Two Earn Foreign Affairs Fellowships

By Nate Sans

Two students, Rana Abdelhamid ’15 and Spencer Salibur ’15, were selected as winners of prestigious Thomas R. Pickering Foreign Affairs Fellowships which will provide them with financial support for two years of undergraduate and graduate study in preparation for work as a Foreign Service Officer.

The Pickering Fellowship, named in honor of Thomas R. Pickering, former U.S. Ambassador to Nigeria, El Salvador, Israel, India and the Russian Federation, provides “academic and professional preparation for outstanding candidates to enter the U.S. Department of State Foreign Service, representing America’s interests abroad.” Winners receive up to $40,000 annually for two years meant to defray costs of attending undergraduate and graduate school. Recipients also commit to a minimum of five years of service as a Foreign Service Officer in the United States Department of State.

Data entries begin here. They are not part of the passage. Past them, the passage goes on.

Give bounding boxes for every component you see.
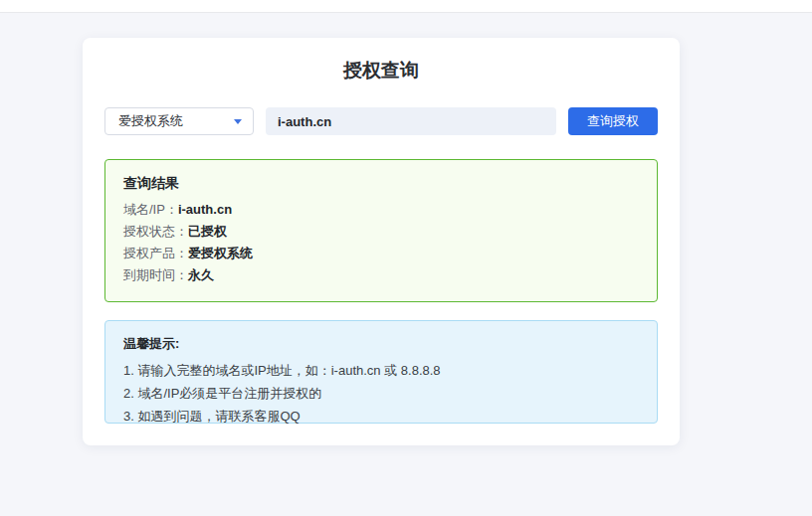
domain-input[interactable] xyxy=(266,107,556,135)
result-row-product: 授权产品：爱授权系统 xyxy=(123,243,639,264)
tips-item-3: 3. 如遇到问题，请联系客服QQ xyxy=(123,405,639,428)
result-label: 到期时间： xyxy=(123,267,188,282)
result-row-status: 授权状态：已授权 xyxy=(123,221,639,243)
tips-panel: 温馨提示: 1. 请输入完整的域名或IP地址，如：i-auth.cn 或 8.8… xyxy=(104,320,658,424)
tips-item-1: 1. 请输入完整的域名或IP地址，如：i-auth.cn 或 8.8.8.8 xyxy=(123,359,639,382)
query-form: 爱授权系统 查询授权 xyxy=(104,107,658,135)
tips-items: 1. 请输入完整的域名或IP地址，如：i-auth.cn 或 8.8.8.8 2… xyxy=(123,359,639,428)
result-value: i-auth.cn xyxy=(178,202,232,217)
result-label: 域名/IP： xyxy=(123,202,178,217)
caret-down-icon xyxy=(234,119,242,124)
result-panel-title: 查询结果 xyxy=(123,174,639,192)
result-row-domain: 域名/IP：i-auth.cn xyxy=(123,199,639,221)
result-rows: 域名/IP：i-auth.cn 授权状态：已授权 授权产品：爱授权系统 到期时间… xyxy=(123,199,639,286)
page-title: 授权查询 xyxy=(104,60,658,82)
result-value: 已授权 xyxy=(188,224,227,239)
auth-query-card: 授权查询 爱授权系统 查询授权 查询结果 域名/IP：i-auth.cn 授权状… xyxy=(83,38,680,445)
tips-panel-title: 温馨提示: xyxy=(123,335,639,353)
product-select[interactable]: 爱授权系统 xyxy=(104,107,254,135)
query-auth-button[interactable]: 查询授权 xyxy=(568,107,658,135)
result-row-expiry: 到期时间：永久 xyxy=(123,264,639,286)
tips-item-2: 2. 域名/IP必须是平台注册并授权的 xyxy=(123,382,639,405)
product-select-value: 爱授权系统 xyxy=(118,112,183,130)
result-label: 授权产品： xyxy=(123,246,188,260)
result-value: 永久 xyxy=(188,267,214,282)
top-bar xyxy=(0,0,812,13)
query-result-panel: 查询结果 域名/IP：i-auth.cn 授权状态：已授权 授权产品：爱授权系统… xyxy=(104,159,658,302)
result-value: 爱授权系统 xyxy=(188,246,253,260)
result-label: 授权状态： xyxy=(123,224,188,239)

Through the Fellowship and her eventual service as a Foreign Service Officer, Abdelhamid hopes to continue the work as a human rights advocate that she started in her teenage years. When Abdelhamid was 17, she founded the Women’s Initiative for Self Empowerment (WISE), which teaches young women self-defense, leadership and entrepreneurship skills. She worked on human rights causes through Amnesty International at home in Flushing, New York before coming to the College and founding the College’s own chapter of Amnesty International.

Abdelhamid plans to apply to programs at the Harvard Kennedy School and Columbia University’s School of International and Public Affairs, and is also interested in going to law school. “Either way,” she wrote in an email, “I want to continue my women’s rights advocacy work.”

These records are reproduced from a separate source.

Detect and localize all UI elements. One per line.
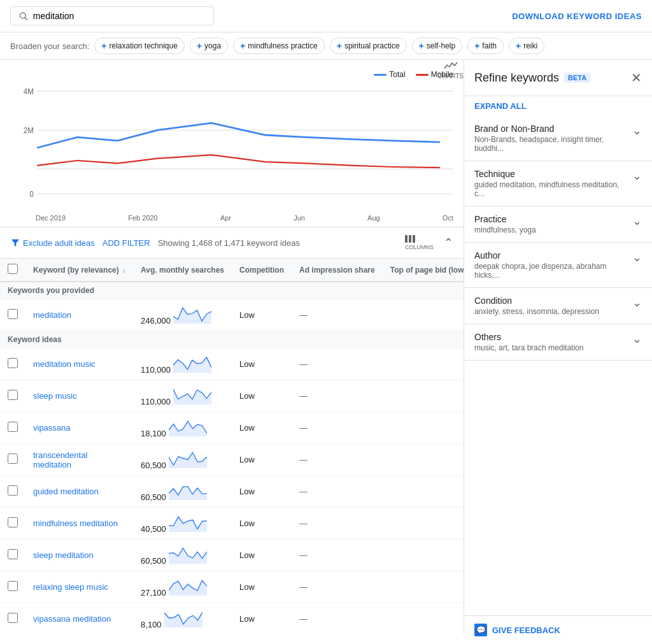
left-panel: CHARTS Total Mobile xyxy=(0,60,464,634)
row-keyword: vipassana meditation xyxy=(25,603,133,634)
row-checkbox[interactable] xyxy=(8,358,18,368)
x-label-aug: Aug xyxy=(367,214,380,222)
keyword-link[interactable]: relaxing sleep music xyxy=(33,582,108,592)
broaden-chip-selfhelp[interactable]: + self-help xyxy=(412,38,463,54)
refine-section-author[interactable]: Author deepak chopra, joe dispenza, abra… xyxy=(464,243,652,288)
row-keyword: vipassana xyxy=(25,412,133,444)
legend-total: Total xyxy=(374,70,405,79)
row-checkbox-cell[interactable] xyxy=(0,444,25,476)
refine-section-subtitle: mindfulness, yoga xyxy=(474,225,627,234)
row-checkbox[interactable] xyxy=(8,454,18,464)
keyword-link[interactable]: sleep meditation xyxy=(33,550,94,560)
download-keyword-ideas-button[interactable]: DOWNLOAD KEYWORD IDEAS xyxy=(512,11,642,21)
row-top-low: $1.00 xyxy=(383,348,464,380)
refine-section-title: Practice xyxy=(474,214,627,224)
row-checkbox-cell[interactable] xyxy=(0,508,25,540)
th-avg-monthly[interactable]: Avg. monthly searches xyxy=(133,259,232,282)
search-input-wrapper[interactable]: meditation xyxy=(10,6,214,25)
row-checkbox-cell[interactable] xyxy=(0,571,25,603)
search-input[interactable]: meditation xyxy=(33,11,206,21)
columns-button[interactable]: COLUMNS xyxy=(402,233,436,253)
th-top-low[interactable]: Top of page bid (low range) xyxy=(383,259,464,282)
showing-text: Showing 1,468 of 1,471 keyword ideas xyxy=(158,238,395,248)
row-checkbox-cell[interactable] xyxy=(0,412,25,444)
refine-section-condition[interactable]: Condition anxiety, stress, insomnia, dep… xyxy=(464,288,652,324)
refine-section-practice[interactable]: Practice mindfulness, yoga ⌄ xyxy=(464,206,652,243)
chart-area: CHARTS Total Mobile xyxy=(0,60,464,227)
broaden-chip-relaxation[interactable]: + relaxation technique xyxy=(94,38,185,54)
plus-icon: + xyxy=(197,41,202,51)
refine-section-brand-or-non-brand[interactable]: Brand or Non-Brand Non-Brands, headspace… xyxy=(464,116,652,161)
refine-section-content: Author deepak chopra, joe dispenza, abra… xyxy=(474,250,627,280)
plus-icon: + xyxy=(337,41,342,51)
svg-text:2M: 2M xyxy=(24,125,34,134)
row-checkbox[interactable] xyxy=(8,517,18,527)
plus-icon: + xyxy=(419,41,424,51)
keyword-link[interactable]: meditation xyxy=(33,310,71,320)
refine-section-title: Author xyxy=(474,250,627,261)
broaden-chip-yoga[interactable]: + yoga xyxy=(190,38,228,54)
close-button[interactable]: ✕ xyxy=(631,70,642,85)
table-row: vipassana meditation 8,100 Low — $1.61 $… xyxy=(0,603,464,634)
row-checkbox-cell[interactable] xyxy=(0,540,25,571)
keyword-link[interactable]: guided meditation xyxy=(33,487,99,496)
collapse-button[interactable]: ⌃ xyxy=(444,236,453,250)
row-checkbox[interactable] xyxy=(8,613,18,623)
row-checkbox[interactable] xyxy=(8,422,18,432)
broaden-chip-mindfulness[interactable]: + mindfulness practice xyxy=(233,38,325,54)
legend-total-line xyxy=(374,74,386,76)
x-label-feb2020: Feb 2020 xyxy=(128,214,157,222)
th-keyword[interactable]: Keyword (by relevance) ↓ xyxy=(25,259,133,282)
row-competition: Low xyxy=(232,299,292,331)
chevron-down-icon: ⌄ xyxy=(632,214,642,228)
section-ideas: Keyword ideas xyxy=(0,331,464,348)
row-top-low: $1.80 xyxy=(383,476,464,508)
keyword-link[interactable]: vipassana meditation xyxy=(33,614,111,624)
row-checkbox[interactable] xyxy=(8,549,18,559)
th-competition[interactable]: Competition xyxy=(232,259,292,282)
row-ad-impression: — xyxy=(292,299,383,331)
row-checkbox-cell[interactable] xyxy=(0,380,25,412)
row-ad-impression: — xyxy=(292,348,383,380)
row-checkbox-cell[interactable] xyxy=(0,476,25,508)
give-feedback-button[interactable]: 💬 GIVE FEEDBACK xyxy=(464,615,652,634)
keyword-link[interactable]: meditation music xyxy=(33,359,96,369)
keyword-link[interactable]: mindfulness meditation xyxy=(33,519,118,528)
row-ad-impression: — xyxy=(292,571,383,603)
keyword-link[interactable]: sleep music xyxy=(33,391,77,401)
plus-icon: + xyxy=(516,41,521,51)
th-ad-impression[interactable]: Ad impression share xyxy=(292,259,383,282)
main-layout: CHARTS Total Mobile xyxy=(0,60,652,634)
refine-section-technique[interactable]: Technique guided meditation, mindfulness… xyxy=(464,161,652,206)
refine-header: Refine keywords BETA ✕ xyxy=(464,60,652,96)
row-checkbox-cell[interactable] xyxy=(0,299,25,331)
expand-all-button[interactable]: EXPAND ALL xyxy=(464,96,652,116)
row-checkbox-cell[interactable] xyxy=(0,603,25,634)
row-checkbox[interactable] xyxy=(8,581,18,591)
exclude-adult-label: Exclude adult ideas xyxy=(23,238,95,248)
broaden-chip-spiritual[interactable]: + spiritual practice xyxy=(330,38,407,54)
select-all-checkbox[interactable] xyxy=(8,264,18,274)
refine-section-others[interactable]: Others music, art, tara brach meditation… xyxy=(464,324,652,361)
row-checkbox[interactable] xyxy=(8,309,18,319)
charts-icon-area: CHARTS xyxy=(437,60,464,80)
add-filter-button[interactable]: ADD FILTER xyxy=(103,238,150,248)
exclude-adult-button[interactable]: Exclude adult ideas xyxy=(10,238,95,248)
keyword-link[interactable]: vipassana xyxy=(33,423,71,433)
row-checkbox[interactable] xyxy=(8,485,18,496)
refine-sections: Brand or Non-Brand Non-Brands, headspace… xyxy=(464,116,652,361)
chevron-down-icon: ⌄ xyxy=(632,169,642,183)
broaden-chip-reiki[interactable]: + reiki xyxy=(509,38,544,54)
feedback-icon: 💬 xyxy=(474,624,487,634)
broaden-chip-faith[interactable]: + faith xyxy=(467,38,504,54)
row-competition: Low xyxy=(232,571,292,603)
table-row: guided meditation 60,500 Low — $1.80 $4.… xyxy=(0,476,464,508)
row-avg-monthly: 18,100 xyxy=(133,412,232,444)
legend-mobile-line xyxy=(416,74,429,76)
keyword-link[interactable]: transcendental meditation xyxy=(33,450,87,469)
th-checkbox[interactable] xyxy=(0,259,25,282)
row-checkbox-cell[interactable] xyxy=(0,348,25,380)
row-checkbox[interactable] xyxy=(8,390,18,400)
legend-total-label: Total xyxy=(389,70,405,79)
chart-container: 4M 2M 0 xyxy=(10,84,453,211)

On April 29, it was also announced that Abdelhamid was selected for a 2014 Harry S. Truman Scholarship, which provides $30,000 for specialized study.

Salibur, who is an International and Global Studies major with dual focuses on Latin America and Economics, wrote in an email that she has been fascinated with foreign countries from a young age and attributed that interest to her parents, who are from Haiti and Guadeloupe and raised her in a trilingual household speaking French, Haitian Creole and English.

“I applied for the fellowship because of my interest in working abroad to learn from and strengthen relations with other communities abroad and because of the strong relation between working in the foreign service,” Salibur wrote. “I am really excited for many parts of this opportunity: to go to graduate school and further my education and understanding of international affairs and economics; … for my postings abroad [and] the opportunity to be a foreign service officer and the amazing opportunity to work, connect and learn about other communities abroad.”

Both winners are also Posse Foundation scholars. The Posse Foundation awards scholarships to partner institutions such as Middlebury to high-achieving students “who may be overlooked by traditional college selection processes.” The College has hosted Posse classes (groups of students from New York, Chicago and Los Angeles) each year since 1999.